You might ask, “Aren’t more results better than fewer?” The problem with more results in any search engine is that the computer, for reasons that I don’t understand, will probably put the results that you want about 16 pages into the search! I don’t have the time or the patience to look through that many results. If we craft our searches in terms the computer understands, we can focus our searches and help Google find what we need it to find…but more on that next time.

Taming Goliath

The internet is full of valuable information for Family Historians. These sites include major libraries, genealogy websites, internet archives, and many others too numerous to mention. The problem is I don’t have the time to spend weeks searching these giant sites for information on my ancestors. I am guessing you don’t either.

Believe it or not, Google has a solution! It’s Google site search.

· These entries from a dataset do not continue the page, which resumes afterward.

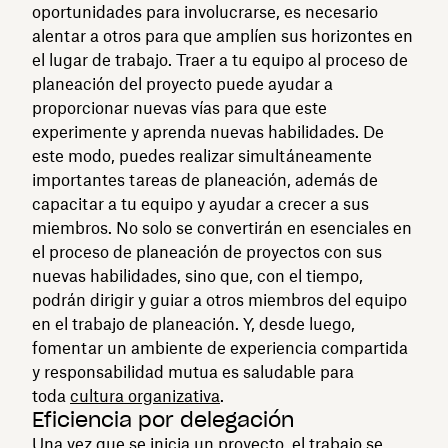
oportunidades para involucrarse, es necesario
alentar a otros para que amplíen sus horizontes en
el lugar de trabajo. Traer a tu equipo al proceso de
planeación del proyecto puede ayudar a
proporcionar nuevas vías para que este
experimente y aprenda nuevas habilidades. De
este modo, puedes realizar simultáneamente
importantes tareas de planeación, además de
capacitar a tu equipo y ayudar a crecer a sus
miembros. No solo se convertirán en esenciales en
el proceso de planeación de proyectos con sus
nuevas habilidades, sino que, con el tiempo,
podrán dirigir y guiar a otros miembros del equipo
en el trabajo de planeación. Y, desde luego,
fomentar un ambiente de experiencia compartida
y responsabilidad mutua es saludable para
toda
cultura organizativa
.
Eficiencia por delegación
Una vez que se inicia un proyecto, el trabajo se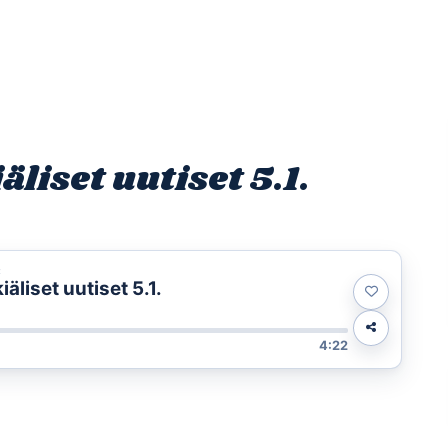
Etusivu
Ohjelmat
Osallistu
iset uutiset 5.1.
t
liset uutiset 5.1.
4:22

Go to any Google search page or box, and enter in “site:website search terms.” For example, I wanted to search the Library of Congress website, a mammoth site full of information and images relating to our ancestor’s lives, for my ancestor Joshua Seale. I entered “site:loc.gov “Joshua Seale.” Notice I did not have to enter in the https:// and I put Joshua Seale in quotes to narrow the search. There is also a space between the site address and the search term. What came up was a book written about the Seale family. I tried the same search for another ancestor, Richard Seale, and found two newspaper articles about Richard Seale.This means that Google went into the Library of Congress website, searched the tens or hundreds of thousands of newspapers, and found the two that mentioned this name.

Library of Congress. “Houston, Santa Anna, and Cos.” Digital image. Library of Congress (https://wwwoc.gov/resource/cph.3a05101/ : accessed November 13, 2019), cartoon depicting the surrender of General’s Santa Anna and Cos to Sam Houston

I was impressed! But what about a place? I did another search, “site:loc.gov Alamo,” and got 26000 articles and pictures about the Alamo, including the one you see here. This is going to be a game-changer for me. I have been avoiding these huge sites, not because they did not have valuable information, but because I did not have the time or the patience to search these giant sites. Now I have a tool to make them more manageable. Thank you Google!